For this man is angrier, nervier, more vulnerable to tragedy. A man whose ambition to be a serious writer, whose passion for morality in drama will clash with his own lust for fame and celebrity and the imperatives of an industry he helped to launch. A regrettable consequence of divided principles, but an inevitable one. Lesson to be learned — in “The Twilight…”

That is, in “Serling: The Rise and Twilight of Television’s Last Angry Man” by Gordon F. Sander (E.P. Dutton). Possibly the highest compliment one can pay Sander, a cultural journalist and scholar who has now produced the first major biography of one of TV’s immortals — a superb one — is that he manages to avoid Serling imitations himself. It’s not easy.
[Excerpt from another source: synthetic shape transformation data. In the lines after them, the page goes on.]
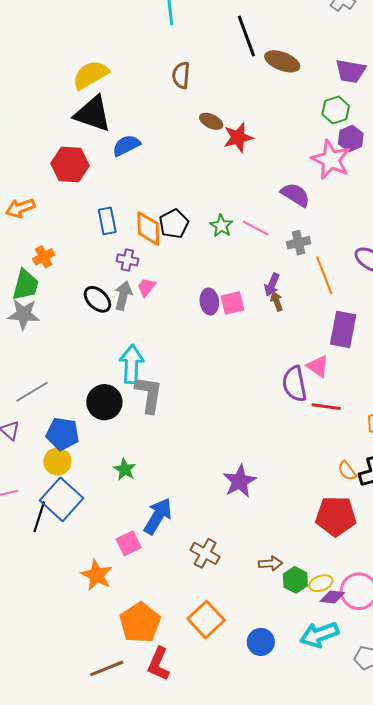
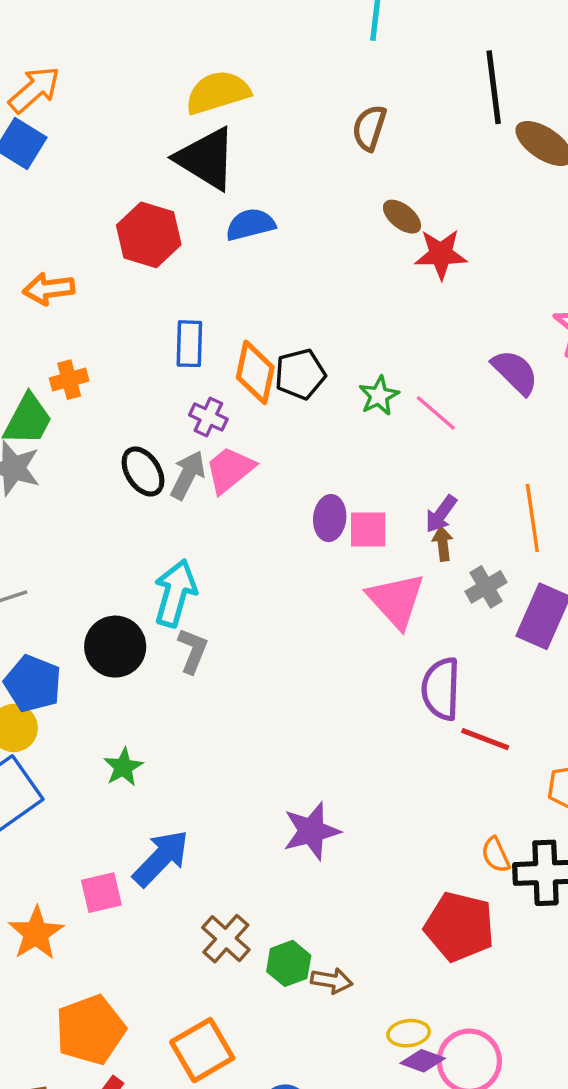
gray cross: (299, 243) -> (486, 587), moved, turned -30
pink trapezoid: (146, 287) -> (230, 470), size x1.5
pink triangle: (318, 366) -> (396, 600), moved, size x1.5
gray L-shape: (149, 394) -> (193, 651), size x0.7
green hexagon: (295, 580) -> (289, 963), moved

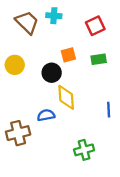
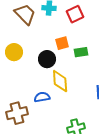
red square: (95, 26) -> (75, 14), moved
green rectangle: (99, 59) -> (81, 52), moved

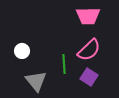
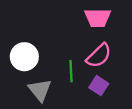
white circle: (22, 51) -> (24, 57), size x1.6

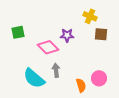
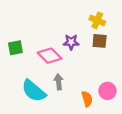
green square: (18, 32) -> (15, 48), moved
brown square: (101, 34) -> (100, 41), moved

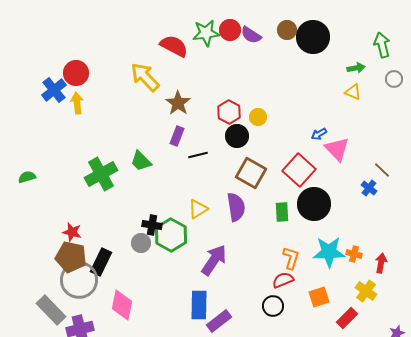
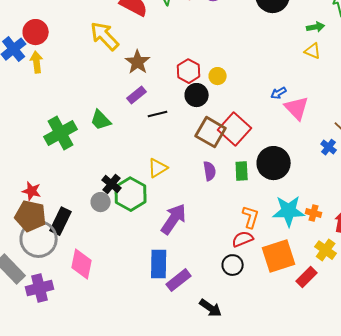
purple rectangle: (177, 136) -> (137, 95), turned 30
red square: (299, 170) -> (235, 129), moved
purple semicircle: (236, 207) -> (210, 171), moved, size x0.7
black cross: (152, 225) -> (112, 184), turned 30
orange square: (319, 297) -> (279, 256), size x1.6

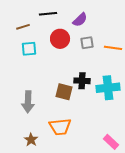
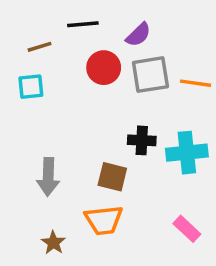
gray square: (87, 43) -> (150, 75), size x1.6
cyan square: (29, 49) -> (31, 87), moved
brown square: (64, 92) -> (112, 177), moved
pink rectangle: (111, 142) -> (187, 229), moved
Instead, this Marymount Manhattan College teacher, who conducted more than 220 interviews in piecing together Serling’s fast and frenetic career, re-creates a Serling unfamiliar to many contemporary viewers who know the one-time “golden boy” of TV writing only for his provocative scripts, spooky lead-ins and sober narration on “Twilight Zone” reruns:

-The 5’4″ native and proud Jewish son of Binghamton, who never quite accepted either his Judaism or his height. (He converted to Unitarianism and wore elevator shoes for his “Twilight Zone” appearances — the camera cut him off mid-thigh because he wouldn’t permit himself to be filmed full-frame.)

-The ardent paratrooper and twice-wounded veteran of World War II battles in the Philippines who repeatedly drew on his war experiences in script after script.

-The star of late ’50s TV writing who became a savage opponent of McCarthyism, sponsor censorship of TV content and his own CBS network, leading the industry magazine Television Age to call him TV’s leading critic in 1961.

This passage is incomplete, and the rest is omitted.